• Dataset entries
· · · · ·
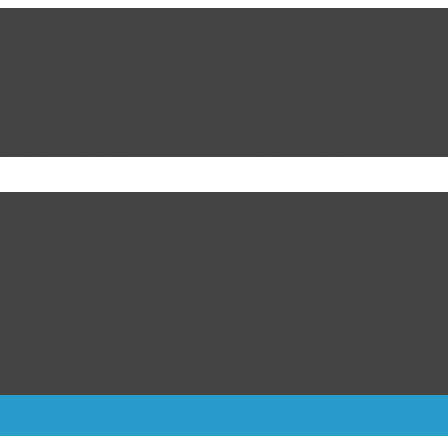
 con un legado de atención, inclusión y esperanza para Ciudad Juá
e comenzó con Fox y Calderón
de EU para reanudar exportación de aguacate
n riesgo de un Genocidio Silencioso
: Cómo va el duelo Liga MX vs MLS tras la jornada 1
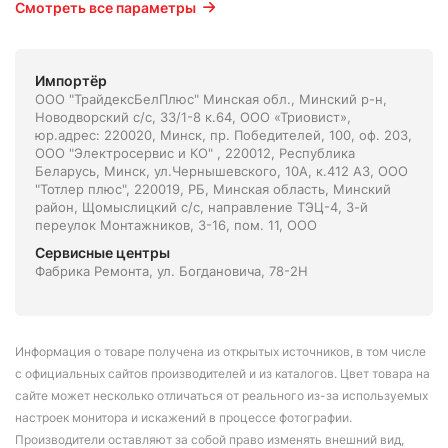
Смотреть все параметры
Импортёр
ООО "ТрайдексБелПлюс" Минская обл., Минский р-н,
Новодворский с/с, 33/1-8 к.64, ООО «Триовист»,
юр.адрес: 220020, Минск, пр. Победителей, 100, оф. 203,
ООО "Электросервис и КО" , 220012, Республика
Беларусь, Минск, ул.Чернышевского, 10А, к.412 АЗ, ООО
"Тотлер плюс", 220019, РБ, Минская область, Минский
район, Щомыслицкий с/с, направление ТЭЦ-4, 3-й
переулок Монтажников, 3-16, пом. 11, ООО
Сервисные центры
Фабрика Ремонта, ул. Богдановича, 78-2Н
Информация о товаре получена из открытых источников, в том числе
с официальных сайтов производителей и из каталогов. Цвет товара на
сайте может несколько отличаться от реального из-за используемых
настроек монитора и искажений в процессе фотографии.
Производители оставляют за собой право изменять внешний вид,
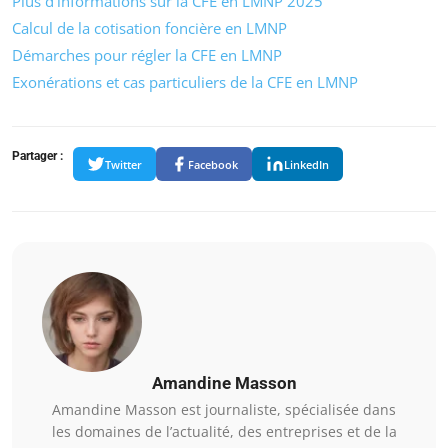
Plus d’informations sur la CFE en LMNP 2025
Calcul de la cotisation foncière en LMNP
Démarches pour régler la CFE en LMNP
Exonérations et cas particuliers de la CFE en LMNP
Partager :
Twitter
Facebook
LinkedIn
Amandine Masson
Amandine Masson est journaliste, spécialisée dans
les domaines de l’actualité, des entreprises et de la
· · · · ·
• WHAT IS BEING ASKED
Scan the records above. Return every line with "Amandine" in it.

• EXERCISE ANSWER
Amandine Masson
Amandine Masson est journaliste, spécialisée dans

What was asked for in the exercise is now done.